### [EXCERPTED DATA]
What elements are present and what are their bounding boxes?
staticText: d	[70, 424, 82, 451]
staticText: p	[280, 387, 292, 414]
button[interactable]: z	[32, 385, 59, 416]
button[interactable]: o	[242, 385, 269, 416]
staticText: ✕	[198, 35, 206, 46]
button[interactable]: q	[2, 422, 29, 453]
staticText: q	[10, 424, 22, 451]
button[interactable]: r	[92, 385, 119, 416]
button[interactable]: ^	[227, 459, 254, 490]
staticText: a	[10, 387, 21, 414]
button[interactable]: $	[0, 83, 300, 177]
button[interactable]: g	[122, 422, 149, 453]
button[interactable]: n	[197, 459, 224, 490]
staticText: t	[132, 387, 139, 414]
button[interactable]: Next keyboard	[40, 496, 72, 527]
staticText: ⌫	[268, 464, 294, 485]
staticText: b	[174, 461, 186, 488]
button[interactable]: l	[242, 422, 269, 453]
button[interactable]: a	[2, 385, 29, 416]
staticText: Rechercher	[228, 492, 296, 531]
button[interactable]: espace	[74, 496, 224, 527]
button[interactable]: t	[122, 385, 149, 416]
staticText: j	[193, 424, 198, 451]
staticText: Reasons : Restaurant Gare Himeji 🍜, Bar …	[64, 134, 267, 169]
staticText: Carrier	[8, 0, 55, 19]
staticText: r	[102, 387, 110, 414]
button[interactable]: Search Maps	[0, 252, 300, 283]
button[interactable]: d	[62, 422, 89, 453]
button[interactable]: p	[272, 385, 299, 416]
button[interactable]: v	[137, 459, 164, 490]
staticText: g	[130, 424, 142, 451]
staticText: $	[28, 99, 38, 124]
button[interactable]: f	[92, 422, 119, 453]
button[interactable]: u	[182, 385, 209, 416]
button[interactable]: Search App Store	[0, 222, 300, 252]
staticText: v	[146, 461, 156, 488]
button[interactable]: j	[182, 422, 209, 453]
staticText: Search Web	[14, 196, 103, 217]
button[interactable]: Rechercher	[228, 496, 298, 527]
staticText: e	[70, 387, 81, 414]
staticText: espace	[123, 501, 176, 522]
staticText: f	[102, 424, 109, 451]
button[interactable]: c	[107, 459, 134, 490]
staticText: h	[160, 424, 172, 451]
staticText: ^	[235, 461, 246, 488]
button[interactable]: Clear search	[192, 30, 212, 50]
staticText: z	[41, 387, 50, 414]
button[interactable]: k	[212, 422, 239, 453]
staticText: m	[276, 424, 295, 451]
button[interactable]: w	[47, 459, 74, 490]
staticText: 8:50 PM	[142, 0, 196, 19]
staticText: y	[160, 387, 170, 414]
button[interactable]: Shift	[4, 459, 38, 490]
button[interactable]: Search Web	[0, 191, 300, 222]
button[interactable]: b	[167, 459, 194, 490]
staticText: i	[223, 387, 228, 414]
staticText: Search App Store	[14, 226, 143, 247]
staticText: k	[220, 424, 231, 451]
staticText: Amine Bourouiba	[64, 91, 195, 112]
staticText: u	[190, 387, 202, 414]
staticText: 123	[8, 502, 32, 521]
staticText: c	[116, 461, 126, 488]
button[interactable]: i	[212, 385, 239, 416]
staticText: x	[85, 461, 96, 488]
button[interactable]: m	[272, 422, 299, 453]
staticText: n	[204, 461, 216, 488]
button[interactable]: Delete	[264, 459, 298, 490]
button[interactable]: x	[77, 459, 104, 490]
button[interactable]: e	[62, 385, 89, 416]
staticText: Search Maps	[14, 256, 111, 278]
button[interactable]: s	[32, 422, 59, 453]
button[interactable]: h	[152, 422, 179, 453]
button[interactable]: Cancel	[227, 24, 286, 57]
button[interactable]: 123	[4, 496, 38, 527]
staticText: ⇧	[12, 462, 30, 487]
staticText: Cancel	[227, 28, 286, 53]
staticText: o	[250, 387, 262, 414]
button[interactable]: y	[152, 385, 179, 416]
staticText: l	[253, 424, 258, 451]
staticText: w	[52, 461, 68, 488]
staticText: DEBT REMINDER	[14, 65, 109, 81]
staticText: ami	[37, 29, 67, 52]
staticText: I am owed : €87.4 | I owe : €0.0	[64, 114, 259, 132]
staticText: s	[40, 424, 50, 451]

### [INSTRUCTIONS FOR THE TASK]
Please tally the lines above that include the word "Maps" and answer with the number by itself.

### [RESULT]
2